AZ schools math requirement hiked
Capitol Media Services

Dec. 11, 2007

Mandates for graduation increasing, starting with current 7th-, 8th-graders

By Howard Fischer

Tucson, Arizona | Published:

PHOENIX Students now in eighth grade will have to take a third year of math two are now required to graduate from high school under a new policy adopted unanimously Monday by the state Board of Education.

For this year's seventh-graders and beyond, the bar will be even higher. They will have to take four years of math, and a third year of science, to get a diploma.

That includes the already required algebra I and geometry courses, plus a new requirement for algebra II or its equivalent, and a fourth course that includes "significant math content" as determined by the local school board.

Board members did agree to let some students, with parental permission, get out of that fourth year of math.

But board President Karen Nicodemus said this "personal curriculum" should not be seen as an "opt out" for youngsters who simply don't like math. Nor does she believe youngsters should be advised ahead of time this is an option.

"The personal curriculum is intended to be an exception," said Nicodemus, who also is president of Cochise College.

State School Superintendent Tom Horne said the process of getting out of that fourth year of math is deliberately meant to be difficult. In fact, he said it should be for students who just barely pass the math portion of the AIMS test, which measures whether students have learned the essentials of algebra I and geometry.

Horne said students who qualify for the personal curriculum still would have to take a third math-related course in their senior year. But he said it wouldn't have to be a "math" course in the traditional sense.

"You could take a career technical education course that had math involved with it, you could take an arts course that had math involved with it," he said. Similarly, Horne said some economics courses might also qualify if they have math components, like calculating interest rates.

Representatives of education groups who spoke to the board Monday were generally supportive of the change, though Penny Kotterman, associate director of the K-12 Center, which works on teacher-development programs, said some teachers fear the new mandate might result in more students dropping out.

But Mildred Norman, who runs a non-profit organization offering after-school programs, questioned mandating more math for all students. She said all youngsters are different and have different needs.
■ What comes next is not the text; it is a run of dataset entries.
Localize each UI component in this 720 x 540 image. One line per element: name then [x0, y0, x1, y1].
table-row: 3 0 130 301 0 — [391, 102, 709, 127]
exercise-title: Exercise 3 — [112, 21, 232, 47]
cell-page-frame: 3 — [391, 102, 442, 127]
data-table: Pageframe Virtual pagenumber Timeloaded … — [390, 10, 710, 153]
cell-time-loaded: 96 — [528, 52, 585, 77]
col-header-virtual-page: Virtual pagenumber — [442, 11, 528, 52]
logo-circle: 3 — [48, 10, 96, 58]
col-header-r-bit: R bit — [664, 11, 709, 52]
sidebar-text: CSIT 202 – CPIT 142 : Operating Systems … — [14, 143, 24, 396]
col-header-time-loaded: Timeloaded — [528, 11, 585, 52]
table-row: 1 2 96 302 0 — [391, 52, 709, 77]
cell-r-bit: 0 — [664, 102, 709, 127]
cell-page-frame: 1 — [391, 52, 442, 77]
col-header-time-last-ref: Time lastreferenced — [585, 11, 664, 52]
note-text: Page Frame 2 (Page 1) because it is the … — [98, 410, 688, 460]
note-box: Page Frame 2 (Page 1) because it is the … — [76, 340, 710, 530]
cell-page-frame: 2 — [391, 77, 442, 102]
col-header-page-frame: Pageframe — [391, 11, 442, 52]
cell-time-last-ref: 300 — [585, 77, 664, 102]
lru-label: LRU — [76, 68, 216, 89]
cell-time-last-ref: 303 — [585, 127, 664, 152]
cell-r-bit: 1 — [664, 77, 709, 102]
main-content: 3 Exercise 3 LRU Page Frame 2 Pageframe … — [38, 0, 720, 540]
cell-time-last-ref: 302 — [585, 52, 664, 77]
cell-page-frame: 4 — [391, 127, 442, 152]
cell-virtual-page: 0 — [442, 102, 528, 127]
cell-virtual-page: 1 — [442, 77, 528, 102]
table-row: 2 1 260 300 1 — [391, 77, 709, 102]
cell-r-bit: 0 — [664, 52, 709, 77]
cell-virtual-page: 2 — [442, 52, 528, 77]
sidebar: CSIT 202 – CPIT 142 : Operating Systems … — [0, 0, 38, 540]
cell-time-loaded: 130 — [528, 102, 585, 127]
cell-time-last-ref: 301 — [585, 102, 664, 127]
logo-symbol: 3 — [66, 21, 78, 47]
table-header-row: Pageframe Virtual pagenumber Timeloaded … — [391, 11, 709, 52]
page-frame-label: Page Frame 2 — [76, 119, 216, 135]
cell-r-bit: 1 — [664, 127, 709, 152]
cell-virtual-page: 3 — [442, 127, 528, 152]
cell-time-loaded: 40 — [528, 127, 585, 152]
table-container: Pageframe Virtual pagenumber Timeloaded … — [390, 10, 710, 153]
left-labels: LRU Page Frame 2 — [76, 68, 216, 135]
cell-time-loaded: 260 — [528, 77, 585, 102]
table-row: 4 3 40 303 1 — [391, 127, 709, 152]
"I'm afraid you're trying to make little robots out of all of them," she said. Norman said there are many professions where higher-level math is unnecessary.
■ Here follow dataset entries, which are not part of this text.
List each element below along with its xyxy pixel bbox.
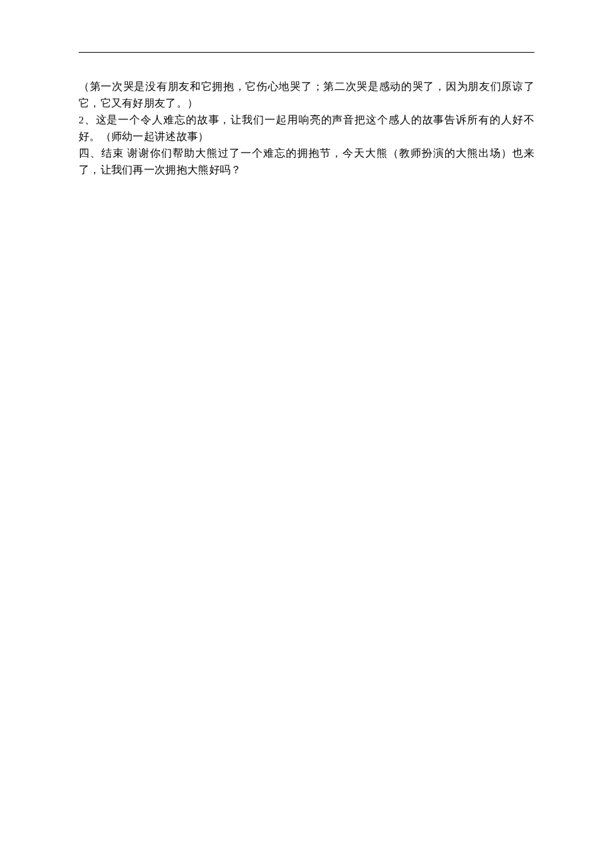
paragraph-2: 2、这是一个令人难忘的故事，让我们一起用响亮的声音把这个感人的故事告诉所有的人好… <box>79 111 534 145</box>
paragraph-3: 四、结束 谢谢你们帮助大熊过了一个难忘的拥抱节，今天大熊（教师扮演的大熊出场）也… <box>79 145 534 178</box>
document-page: （第一次哭是没有朋友和它拥抱，它伤心地哭了；第二次哭是感动的哭了，因为朋友们原谅… <box>0 0 613 178</box>
horizontal-rule <box>79 52 534 53</box>
paragraph-1: （第一次哭是没有朋友和它拥抱，它伤心地哭了；第二次哭是感动的哭了，因为朋友们原谅… <box>79 78 534 111</box>
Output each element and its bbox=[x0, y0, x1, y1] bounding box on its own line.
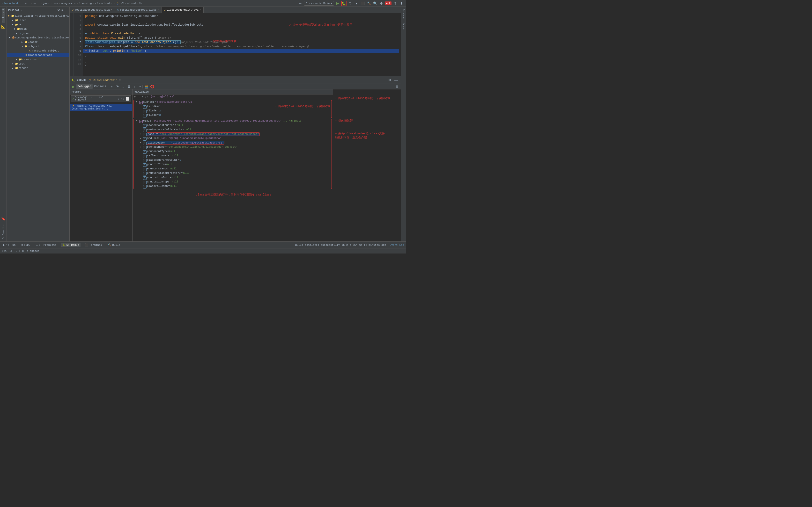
breadcrumb-com[interactable]: com bbox=[53, 2, 58, 5]
back-button[interactable]: ← bbox=[298, 1, 303, 6]
tab-close-button[interactable]: × bbox=[111, 8, 112, 11]
breadcrumb-class-loader[interactable]: class-loader bbox=[2, 2, 21, 5]
structure-tab[interactable]: 📐 bbox=[1, 25, 5, 29]
var-annotationtype[interactable]: f annotationType = null bbox=[134, 180, 332, 184]
step-out-button[interactable]: ↑ bbox=[132, 84, 137, 89]
var-newinstancecallercache[interactable]: f newInstanceCallerCache = null bbox=[134, 128, 332, 132]
tree-item-main[interactable]: ▼ 📁 main bbox=[7, 27, 69, 31]
breadcrumb-main[interactable]: main bbox=[33, 2, 39, 5]
project-settings-button[interactable]: ⚙ bbox=[57, 8, 60, 12]
var-classredefinedcount[interactable]: f classRedefinedCount = 0 bbox=[134, 158, 332, 163]
project-tab[interactable]: 1: Project bbox=[2, 8, 5, 23]
step-over-button[interactable]: ↷ bbox=[115, 84, 120, 89]
bookmarks-tab[interactable]: 🔖 bbox=[1, 217, 5, 221]
todo-tab[interactable]: ≡ TODO bbox=[20, 243, 32, 247]
expand-button[interactable]: ⬆ bbox=[393, 1, 398, 6]
run-tab[interactable]: ▶ 4: Run bbox=[2, 243, 17, 247]
thread-up-button[interactable]: ↑ bbox=[120, 97, 122, 101]
debug-session-label[interactable]: 🏃 ClassLoaderMain bbox=[89, 78, 117, 82]
var-clazz[interactable]: ▼ p clazz = {Class@779} "class com.wangz… bbox=[134, 119, 332, 123]
mute-breakpoints-button[interactable]: ⭕ bbox=[149, 84, 155, 89]
thread-selector[interactable]: ✓ "main"@1 in ...in": RUNNING ▾ ↑ ↓ ⬜ bbox=[70, 96, 131, 102]
var-classvaluemap[interactable]: f classValueMap = null bbox=[134, 184, 332, 189]
tab-testloadersubject-java[interactable]: J TestLoaderSubject.java × bbox=[70, 7, 115, 13]
gear-button[interactable]: ⚙ bbox=[379, 1, 384, 6]
tab-close-button[interactable]: × bbox=[200, 8, 201, 11]
tree-item-idea[interactable]: ▶ 📁 .idea bbox=[7, 18, 69, 22]
debug-tab[interactable]: 🐛 5: Debug bbox=[61, 243, 81, 247]
var-enumconstantdirectory[interactable]: f enumConstantDirectory = null bbox=[134, 171, 332, 176]
tree-item-testloadersubject[interactable]: C TestLoaderSubject bbox=[7, 49, 69, 53]
thread-down-button[interactable]: ↓ bbox=[123, 97, 124, 101]
step-into-button[interactable]: ↓ bbox=[120, 84, 126, 89]
tree-item-src[interactable]: ▼ 📁 src bbox=[7, 22, 69, 27]
build-tab[interactable]: 🔨 Build bbox=[106, 243, 121, 247]
minimize-button[interactable]: ⬇ bbox=[399, 1, 404, 6]
breadcrumb-classloader[interactable]: classloader bbox=[95, 2, 113, 5]
tree-item-target[interactable]: ▶ 📁 target bbox=[7, 66, 69, 70]
evaluate-button[interactable]: 🧮 bbox=[144, 84, 149, 89]
var-cachedconstructor[interactable]: f cachedConstructor = null bbox=[134, 123, 332, 128]
debugger-tab[interactable]: Debugger bbox=[76, 84, 93, 89]
var-componenttype[interactable]: f componentType = null bbox=[134, 150, 332, 154]
build-button[interactable]: 🔨 bbox=[366, 1, 372, 6]
database-tab[interactable]: Database bbox=[402, 8, 405, 20]
maven-tab[interactable]: Maven bbox=[402, 22, 405, 31]
clazz-section: ▼ p clazz = {Class@779} "class com.wangz… bbox=[134, 119, 332, 189]
var-args[interactable]: ▶ p args = {String[0]@782} bbox=[133, 95, 333, 99]
breadcrumb-learning[interactable]: learning bbox=[79, 2, 92, 5]
var-fieldC[interactable]: f filedC = 3 bbox=[134, 113, 332, 118]
tab-classloadermain-java[interactable]: J ClassLoaderMain.java × bbox=[161, 7, 204, 13]
breadcrumb-wangzemin[interactable]: wangzemin bbox=[61, 2, 75, 5]
var-name[interactable]: ▶ f name = "com.wangzemin.learning.class… bbox=[134, 132, 332, 136]
breadcrumb-classloadermain[interactable]: 🏃 ClassLoaderMain bbox=[116, 2, 145, 5]
var-fieldB[interactable]: f filedB = 2 bbox=[134, 109, 332, 113]
thread-filter-button[interactable]: ⬜ bbox=[125, 97, 130, 101]
console-tab[interactable]: Console bbox=[93, 84, 108, 89]
problems-tab[interactable]: ⚠ 6: Problems bbox=[35, 243, 58, 247]
run-to-cursor-button[interactable]: →| bbox=[138, 84, 143, 89]
restore-layout-button[interactable]: ⊞ bbox=[394, 84, 400, 89]
tree-item-resources[interactable]: ▶ 📁 resources bbox=[7, 57, 69, 62]
var-genericinfo[interactable]: f genericInfo = null bbox=[134, 163, 332, 167]
var-annotationdata[interactable]: f annotationData = null bbox=[134, 176, 332, 180]
debug-button[interactable]: 🐛 bbox=[341, 1, 347, 6]
var-enumconstants[interactable]: f enumConstants = null bbox=[134, 167, 332, 171]
var-reflectiondata[interactable]: f reflectionData = null bbox=[134, 154, 332, 158]
show-frames-button[interactable]: ≡ bbox=[109, 84, 114, 89]
breadcrumb-src[interactable]: src bbox=[25, 2, 30, 5]
tree-item-java[interactable]: ▼ ☕ java bbox=[7, 31, 69, 36]
tree-item-pkg[interactable]: ▼ 📦 com.wangzemin.learning.classloader bbox=[7, 36, 69, 40]
terminal-tab[interactable]: ⬛ Terminal bbox=[84, 243, 103, 247]
tree-item-subject[interactable]: ▼ 📁 subject bbox=[7, 44, 69, 49]
search-button[interactable]: 🔍 bbox=[373, 1, 378, 6]
frame-item-main9[interactable]: 🏃 main:9, ClassLoaderMain (com.wangzemin… bbox=[70, 104, 132, 111]
java-folder-icon: ☕ bbox=[18, 32, 22, 35]
coverage-button[interactable]: 🛡 bbox=[348, 1, 353, 6]
tree-item-test[interactable]: ▶ 📁 test bbox=[7, 62, 69, 66]
code-content[interactable]: package com.wangzemin.learning.classload… bbox=[83, 13, 401, 76]
force-step-into-button[interactable]: ⇊ bbox=[126, 84, 132, 89]
debug-settings-button[interactable]: ⚙ bbox=[387, 77, 393, 82]
event-log-link[interactable]: Event Log bbox=[390, 243, 404, 246]
var-packagename[interactable]: ▶ f packageName = "com.wangzemin.learnin… bbox=[134, 145, 332, 150]
tree-item-loader[interactable]: ▶ 📁 loader bbox=[7, 40, 69, 44]
favorites-tab[interactable]: 2: Favorites bbox=[2, 223, 5, 240]
var-module[interactable]: ▶ f module = {Module@788} "unnamed modul… bbox=[134, 136, 332, 141]
project-collapse-button[interactable]: ≡ bbox=[61, 8, 64, 12]
navigate-link[interactable]: ... Navigate bbox=[283, 119, 302, 122]
breadcrumb-java[interactable]: java bbox=[43, 2, 49, 5]
run-button[interactable]: ▶ bbox=[335, 1, 340, 6]
run-config-selector[interactable]: ClassLoaderMain ▾ bbox=[304, 1, 334, 6]
debug-close-button[interactable]: × bbox=[119, 79, 121, 81]
var-classloader[interactable]: ▶ f classLoader = {ClassLoaders$AppClass… bbox=[134, 141, 332, 145]
more-run-button[interactable]: ▾ bbox=[354, 1, 359, 6]
tab-testloadersubject-class[interactable]: C TestLoaderSubject.class × bbox=[115, 7, 161, 13]
debug-minimize-button[interactable]: — bbox=[394, 77, 399, 82]
tab-close-button[interactable]: × bbox=[157, 8, 159, 11]
tree-item-classloadermain[interactable]: C ClassLoaderMain bbox=[7, 53, 69, 57]
resume-button[interactable]: ▶ bbox=[70, 84, 76, 89]
stop-button[interactable]: ⬛ bbox=[360, 1, 365, 6]
tree-item-root[interactable]: ▼ 📁 class-loader ~/IdeaProjects/learning… bbox=[7, 14, 69, 18]
project-close-button[interactable]: — bbox=[64, 8, 68, 12]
Nicodemus, however, said that ignores the changing nature of the economy.

"In the 21st century, the majority of the jobs that pay high wages will require the kind of skills that we're putting in place," she said.

She agreed there will be professions that don't require more than basic algebra and geometry. But Nicodemus said Arizona should not be in a situation where many of its graduates are competing for what may be fewer and fewer jobs.
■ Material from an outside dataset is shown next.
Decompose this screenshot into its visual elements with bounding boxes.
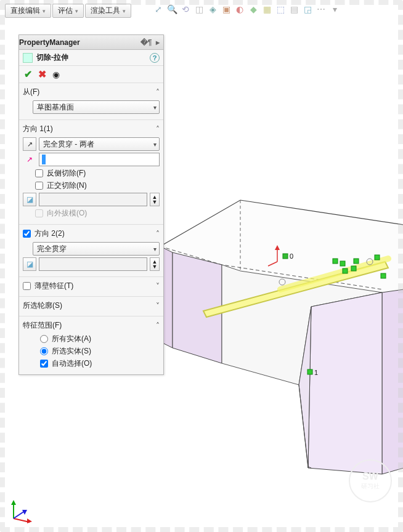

Board members also agreed to scrap, for now, plans to require all schools to also offer a new "regents diploma," which would be awarded to students who completed more than the basic graduation requirements, including two years of a foreign language as well as specific science and math courses.

Some foes of that plan said it would result in a two-tiered system, reducing the perceived value of the regular diploma.

Nicodemus said she hopes to revive that plan at some future date.